GTC 2017, Part 2: Revolutionary Uses of GPUs Hold Promise for CAD Users31 May, 2017 By: Alex Herrera
At the GPU Technology Conference (GTC), NVIDIA demonstrates possibilities for AI-boosted ray tracing, 3D printing, and generative design — all powered by GPUs.
AI-based generative design. Using machine learning to optimize the volumetric representation of a predesigned model is certainly of value. But what about the fundamental challenge of coming up with the model in the first place? If AI algorithms can learn engineering principles like stress and fluid dynamics, evaluate a set of given design constraints, and even judge style, why can’t they suggest an optimal design for a drone or landing gear assembly or bike frame? Well, there are more than a few innovators convinced AI will be doing just that — including Autodesk, on hand at GTC to talk about its Dreamcatcher initiative.
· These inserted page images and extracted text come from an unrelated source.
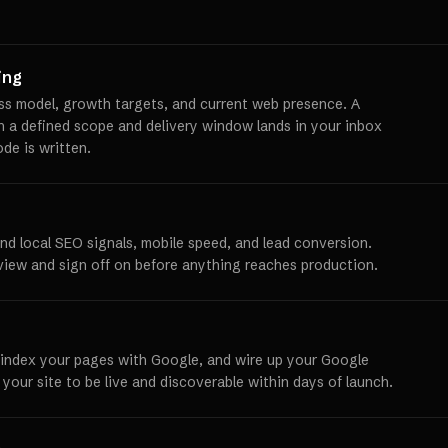
ing
ss model, growth targets, and current web presence. A
th a defined scope and delivery window lands in your inbox
ode is written.
und local SEO signals, mobile speed, and lead conversion.
view and sign off on before anything reaches production.
 index your pages with Google, and wire up your Google
 your site to be live and discoverable within days of launch.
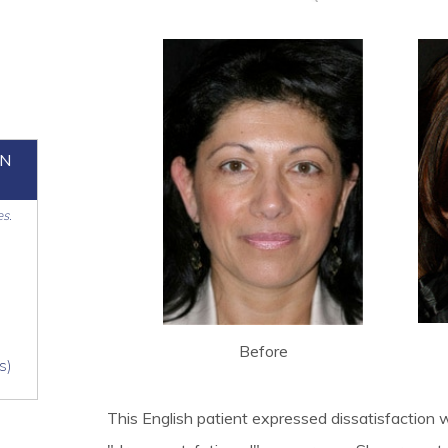
ON
es.
Before
s)
This English patient expressed dissatisfaction w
The culmination of work started back in 2014, Dreamcatcher should ship this year, giving designers the ability to apply an AI-driven, generative tool to speed the design process. Implementing what Autodesk calls a divergent design flow, Dreamcatcher is built around a familiar pipeline: define, generate, explore (visualize and analyze), and fabricate. Where that flow departs from the norm is in who — or rather, what — is doing the generation.
The Dreamcatcher workflow looks familiar, except for what’s doing the generation. Image courtesy of Autodesk.
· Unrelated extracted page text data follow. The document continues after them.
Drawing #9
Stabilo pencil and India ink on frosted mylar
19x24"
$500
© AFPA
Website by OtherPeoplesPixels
With Dreamcatcher, engineers and designers specify design goals, along with parameters such as cost or weight constraints, type of manufacturing process, and materials. All that data gets shipped off to AI algorithms run on the cloud — quite possibly a GPU-accelerated cloud — which generates a model achieving the design goals with what it concludes is the optimal balance of constraints. To be more accurate, though, the engine will typically generate many versions, creating tens, hundreds, or even thousands of variants, all of which satisfy the goals and adhere to the constraints to varying degrees.
Want to explore some alternative designs of a bike frame? Let Dreamcatcher help. Image courtesy of Autodesk.
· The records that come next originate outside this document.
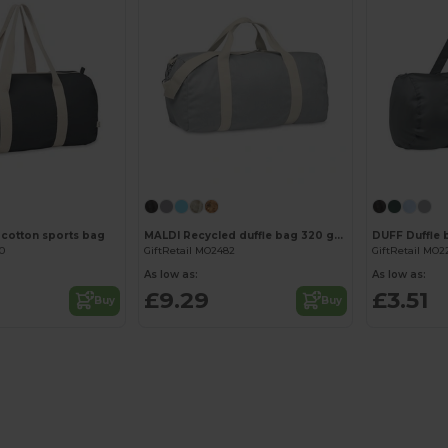
Customize it!
Customize it!
 cotton sports bag
MALDI Recycled duffle bag 320 gr/m²
DUFF Duffle 
50
GiftRetail MO2482
GiftRetail MO2
As low as:
As low as:
£9.29
£3.51
Buy
Buy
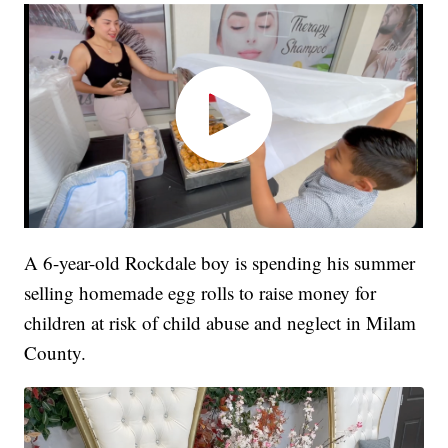
A 6-year-old Rockdale boy is spending his summer
selling homemade egg rolls to raise money for
children at risk of child abuse and neglect in Milam
County.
Dreamcatcher is no replacement for a product designer or engineer. It’s more of a assistant that can improve the process by providing designers the means to explore options far more exhaustively than they otherwise could. In addition, the machine provides feedback on how well each option fits the specified constraints. The computer proposes base-level design options, but the designer remains the guide of that process, making the key decisions and tradeoffs. A design veteran engineering the umpteenth version of a widget can even seed the process with starting points he or she is confident with, in order to point the engine in the right direction.
NVIDIA: Not Just a Graphics Company
NVIDIA’s GPUs will never stop serving traditional 3D graphics applications and markets. There’s no end in sight to the demand from customers in entertainment, design, and manufacturing, plus other visually intensive markets, to drive performance and realism forward. But the GPU’s ability to be programmed, and to deliver unmatched performance per dollar and per watt , makes it a compelling choice for a range of other uses — uses that NVIDIA is pursuing vigorously.
There’s no doubt that CAD pros will soon be reaping the benefits of a GPU like Volta in a Quadro-brand GPU, boosting throughput for the critical visualization stages in our workflows. But they may also end up reaping benefits in new ways to exploit that visualization, including virtual reality, augmented reality, and virtualized graphics desktops. They may be tapping GPU power to speed simulation and verification stages as well. And finally, they might end up harnessing the power of GPU-accelerated AI to assist in design creation itself, leveraging the technology to streamline workflows, improve end products, cut costs, and shorten time to market.
No, NVIDIA and its GPUs are not just about graphics anymore. Far from it, as clearly shown at this year’s GTC. But that expanding focus isn’t a bad thing for CAD; on the contrary, it’s much more likely a boon.